For the sake of clarity, every time I had to test in the final step, I had to reupload the tarball, which started out at 49 MB and grew to 55 MB (thanks to static compilation). Sometimes I had to reupload it again, if the connection died in the middle (my internet connection started getting flaky... possibly related to the 100s of MB I was uploading a day. Or maybe the 100s of MB I was downloading (every time I restarted the script, it downloaded 100 MB of source archives....).

So, in short, I had to override build scripts for 2 different packages, patch another 2, and build 3 out of 5 packages statically. One package doesn't have a point release; the other three are spread out among three separate servers to download. Running the build script from scratch requires nearly 2GB of disk space and takes several hours. At least now I repackaged it in Makefile form so you don't have to restart all over from square one if you forgot to install cmake first. Building the final tarball requires a good minute on my system.

But, I've finally finished the experience. Plus, I won't have to do it again... after I build the 64-bit version.

Saturday, January 2, 2010

Predicted work on Thunderbird

It's a new year, so it's time for me to predict (and probably overestimate, who knows) what I would like to do and see in the realm of Thunderbird (and SeaMonkey) and other tidbits in the Mozilla realm.

News submodule

Thunderbird 3 improved the filter story dramatically here; the next two biggest itches are the complete inanity that is news URIs (too many bugs to count), and the venerable old crossposts bug. I still contend that the latter would best be served by per-account database functionality; in any case, it does require some database changes to work properly. I doubt I'll find time to look at that bug in particular this year.

The URI issues are more tractable, but I don't think I'll find time to hit them for 3.1; in any case, I now consider them to be the highest priority news bugs. So, to anyone with time on their hands: feel free to take one or two of these and start fixing. You'll get much kudos from Thunderbird Usenet users.

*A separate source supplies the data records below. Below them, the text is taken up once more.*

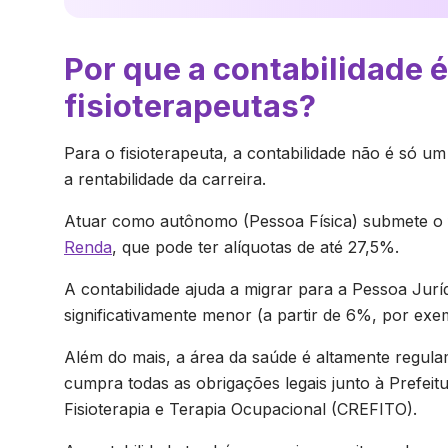
Por que a contabilidade é
fisioterapeutas?
Para o fisioterapeuta, a contabilidade não é só u
a rentabilidade da carreira.
Atuar como autônomo (Pessoa Física) submete o f
Renda
, que pode ter alíquotas de até 27,5%.
A contabilidade ajuda a migrar para a Pessoa Jurí
significativamente menor (a partir de 6%, por exe
Além do mais, a área da saúde é altamente regula
cumpra todas as obrigações legais junto à Prefeit
Fisioterapia e Terapia Ocupacional (CREFITO).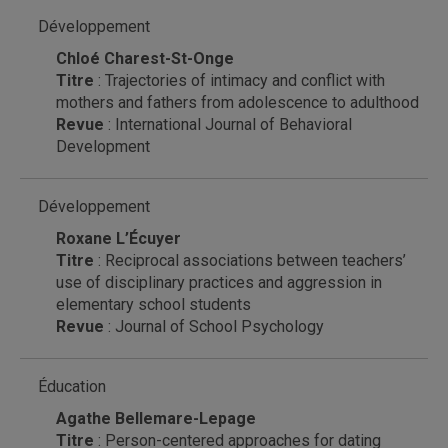
Développement
Chloé Charest-St-Onge
Titre
: Trajectories of intimacy and conflict with
mothers and fathers from adolescence to adulthood
Revue
: International Journal of Behavioral
Development
Développement
Roxane L’Écuyer
Titre
: Reciprocal associations between teachers’
use of disciplinary practices and aggression in
elementary school students
Revue
: Journal of School Psychology
Éducation
Agathe Bellemare-Lepage
Titre
: Person-centered approaches for dating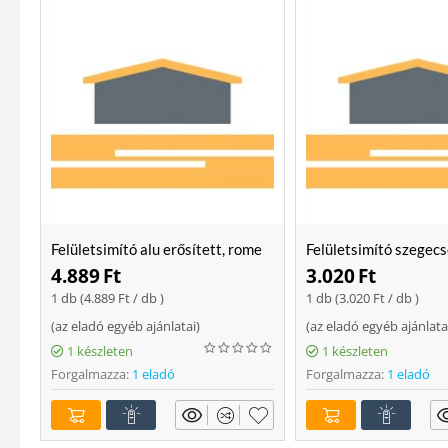
Felületsimító alu erősített, rome
Felületsimító szegecs
400 mm Soft
400mm
4.889
Ft
3.020
Ft
1 db (
4.889
Ft
/ db )
1 db (
3.020
Ft
/ db )
(
az eladó egyéb ajánlatai
)
(
az eladó egyéb ajánlata
1 készleten
1 készleten
Forgalmazza:
1 eladó
Forgalmazza:
1 eladó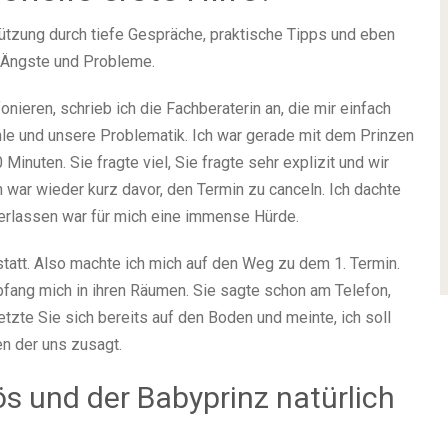
tützung durch tiefe Gespräche, praktische Tipps und eben
 Ängste und Probleme.
onieren, schrieb ich die Fachberaterin an, die mir einfach
le und unsere Problematik. Ich war gerade mit dem Prinzen
0 Minuten. Sie fragte viel, Sie fragte sehr explizit und wir
h war wieder kurz davor, den Termin zu canceln. Ich dachte
erlassen war für mich eine immense Hürde.
tatt. Also machte ich mich auf den Weg zu dem 1. Termin.
pfang mich in ihren Räumen. Sie sagte schon am Telefon,
tzte Sie sich bereits auf den Boden und meinte, ich soll
n der uns zusagt.
ös und der Babyprinz natürlich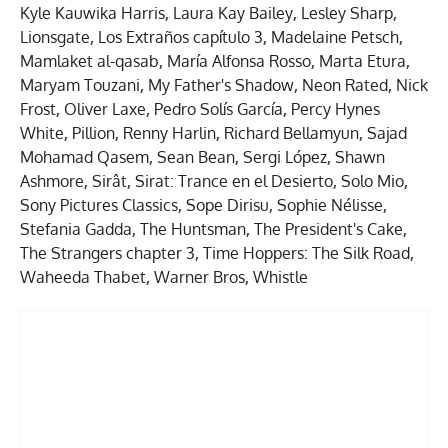
Kyle Kauwika Harris
,
Laura Kay Bailey
,
Lesley Sharp
,
Lionsgate
,
Los Extraños capítulo 3
,
Madelaine Petsch
,
Mamlaket al-qasab
,
María Alfonsa Rosso
,
Marta Etura
,
Maryam Touzani
,
My Father's Shadow
,
Neon Rated
,
Nick
Frost
,
Oliver Laxe
,
Pedro Solís García
,
Percy Hynes
White
,
Pillion
,
Renny Harlin
,
Richard Bellamyun
,
Sajad
Mohamad Qasem
,
Sean Bean
,
Sergi López
,
Shawn
Ashmore
,
Sirât
,
Sirat: Trance en el Desierto
,
Solo Mio
,
Sony Pictures Classics
,
Sope Dirisu
,
Sophie Nélisse
,
Stefania Gadda
,
The Huntsman
,
The President's Cake
,
The Strangers chapter 3
,
Time Hoppers: The Silk Road
,
Waheeda Thabet
,
Warner Bros
,
Whistle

Other various "nice-to-haves" on my list: fixing subscribe, cleaning up some of the gunk in the code, adding support for RFC 3977 CAPABILITIES, possibly changing how news:a.group URIs work (open the folder view, not necessarily subscribing to them), among others. Combine-and-decode also falls under this list, but it's a lot less tractable than some of the other stuff.

Analysis tools

jshydra could use some more love: I hope to be able to be able to get a converter to a more natural AST working by the end of the year, as well as an automated test suite to verify correctness whenever I change m-c versions. I've also been working on-and-off on getting symbols for DXR via MSVC, which should hopefully also be finished this year.

Other Mozilla/Mailnews work

As I've mentioned before, my biggest goal for 3.1 is to be able to specify new account types in Javascript. I basically have the necessary framework completed locally, I just need to finish writing the tests and fix some bugs before getting it reviewed and committed; after that, I'll be writing a series of blog entries on developing an account type in JS, similar to (and hopefully better than) my pork guides. Speaking of which, I hope to finish that sometime this year as well. Possibly during summer again.

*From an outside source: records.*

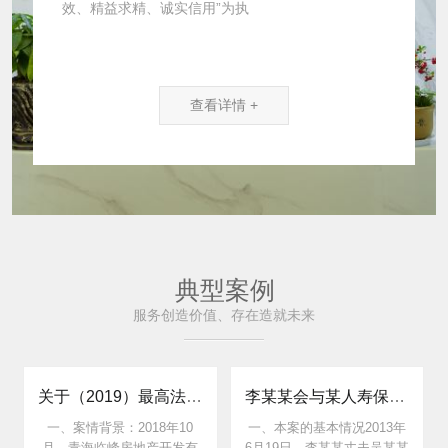
效、精益求精、诚实信用”为执
查看详情 +
典型案例
服务创造价值、存在造就未来
关于（2019）最高法民再166号判决中承包人应承担 开具发票义务的实务思考
李某某会与某人寿保险股份有限公司陕西分公司 人身保险合同纠纷
一、案情背景：2018年10
一、本案的基本情况2013年
月，青海临峰房地产开发有
6月19日，李某某丈夫吴某某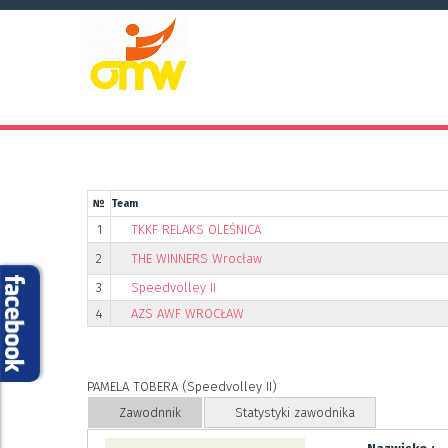
№
Team
1
TKKF RELAKS OLEŚNICA
2
THE WINNERS Wrocław
3
Speedvolley II
4
AZS AWF WROCŁAW
PAMELA TOBERA (Speedvolley II)
Zawodnnik
Statystyki zawodnika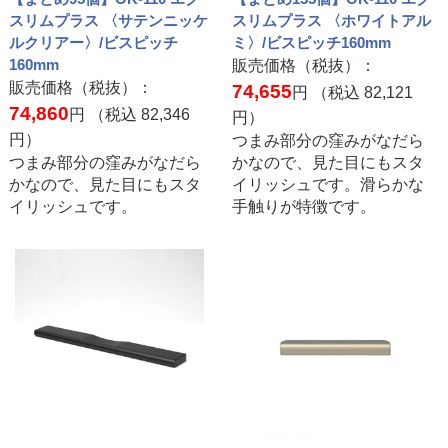
スリムプラス 〈サテンニッケ
スリムプラス 〈ホワイトアル
ルクリアー〉/ビスピッチ
ミ〉/ビスピッチ160mm
160mm
販売価格（税抜）：
販売価格（税抜）：
74,655
円 （税込
82,121
74,860
円 （税込
82,346
円）
円）
つまみ部分の窪みがなだら
つまみ部分の窪みがなだら
かなので、見た目にもスタ
かなので、見た目にもスタ
イリッシュです。滑らかな
イリッシュです。
手触りが特徴です。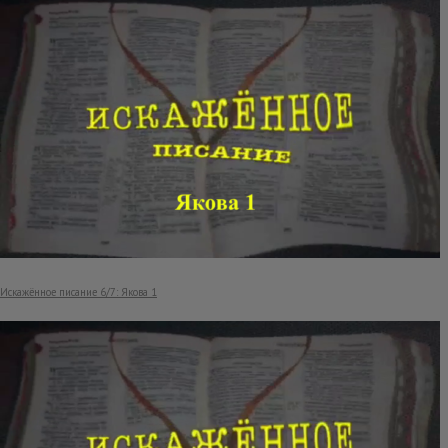
Искажённое писание 6/7: Якова 1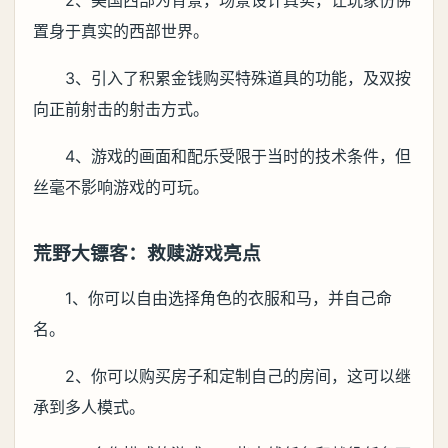
2、美国西部为背景，场景设计真实，让玩家仿佛
置身于真实的西部世界。
3、引入了积累金钱购买特殊道具的功能，及双按
向正前射击的射击方式。
4、游戏的画面和配乐受限于当时的技术条件，但
丝毫不影响游戏的可玩。
荒野大镖客：救赎游戏亮点
1、你可以自由选择角色的衣服和马，并自己命
名。
2、你可以购买房子和定制自己的房间，这可以继
承到多人模式。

I've yet to see a roadmap for the address book in 3.1 and later, so I don't know what I'll be doing for the address book in this upcoming year. I expect, though, that I won't do anything near the scale of what I did for bug 413260. De-RDF and de-morkification are another two things I'd like to see worked on that I don't expect to get to this next year as well.

Time to see how much I'll actually get done this year!